Since launching the pilot less than one year ago, the Charlottesville Works Initiative has enrolled 39 job-seekers. Twenty-one (21) are currently in training to pursue careers in nursing, office administration, bookkeeping and fire-fighting. Of the 17 who have completed training, 15 (88%) are employed (88%), and 12 (80%) are now earning over $25,000 annually.
Partners in this early phase have included the Charlottesville Free Clinic, the City of Charlottesville Workforce Strategic Action Team, Literacy Volunteers of Charlottesville/Albemarle, the Monticello Area Community Action Agency, Piedmont Virginia Community College, the United Way-Thomas Jefferson Area, the WALK program of Charlottesville High School, and the Women’s Initiative. Employer partners for the Charlottesville Works Initiative pilot include Charlottesville Area Transit, the Charlottesville Parking Center, the Chamber itself, Farmington Country Club, the Graduate hotel, and the University of Virginia Health System.
The model developed by the Charlottesville Works Initiative and its partners charts a pathway for real people to real jobs by using existing social networks to identify quality job-seekers who would otherwise be overlooked, and by using employer networks to identify specific job openings. The Charlottesville Works Initiative developed an assessment tool with the help of the University of Virginia Curry School of Education to identify support tools an individual may need in order to secure and keep a targeted job.
The Charlottesville Work Initiative also developed a rudimentary web-based platform that allows service providers to collaborate around an individual using shared access to the pathway charted by the assessment.
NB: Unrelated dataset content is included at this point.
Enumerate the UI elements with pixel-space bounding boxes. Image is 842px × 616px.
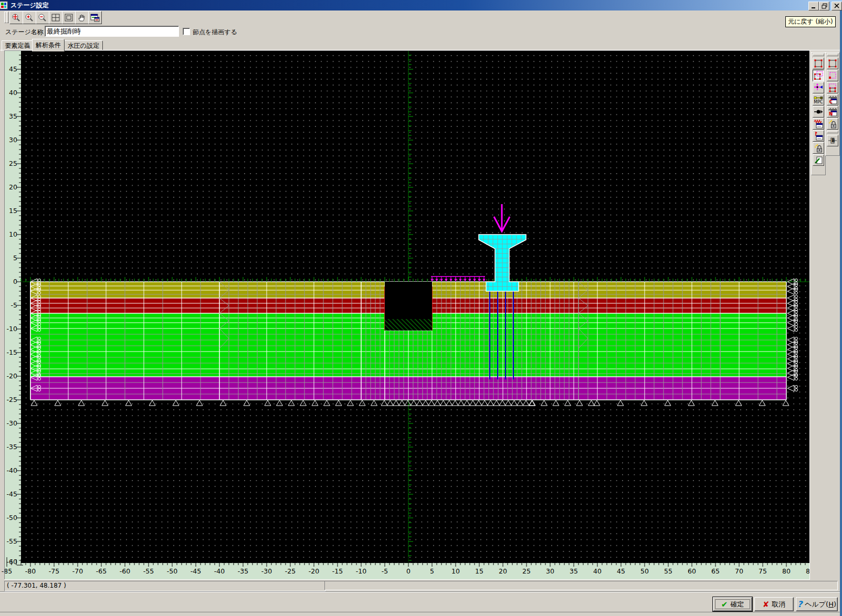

This mechanism allows support services, such as childcare and transportation, to be aligned across providers behind a person based on an individual’s distinctive needs, much as a digital medical record coordinates specialists around a patient in a hospital based on the chart prepared by the primary care physician.
A complete description of the Charlottesville Works Initiative job training, job tracking and other program efforts are outlined in the Report update.
The Greater Charlottesville Area Development Corporation was established in 1979 through the initiative of the Charlottesville Regional Chamber of Commerce, as a Chamber affiliate “to aid and support the economic, social, cultural and human development … to advance the commercial, industrial, civic and general economic interests … to encourage, assist and promote the business development of Greater Charlottesville so as to strengthen the economy of the area, reduce unemployment and underemployment, and eliminate poverty…” and other activities to enhance economic vitality.
The Charlottesville Regional Chamber of Commerce, founded in 1913, “is dedicated to representing private enterprise, promoting business and enhancing the quality of life in the Greater Charlottesville communities.” The more than 1,200 Chamber member and affiliated member enterprises employ more than 45,000 men and women in the Greater Charlottesville region, representing an estimated total payroll of more than $1.75 billion a year.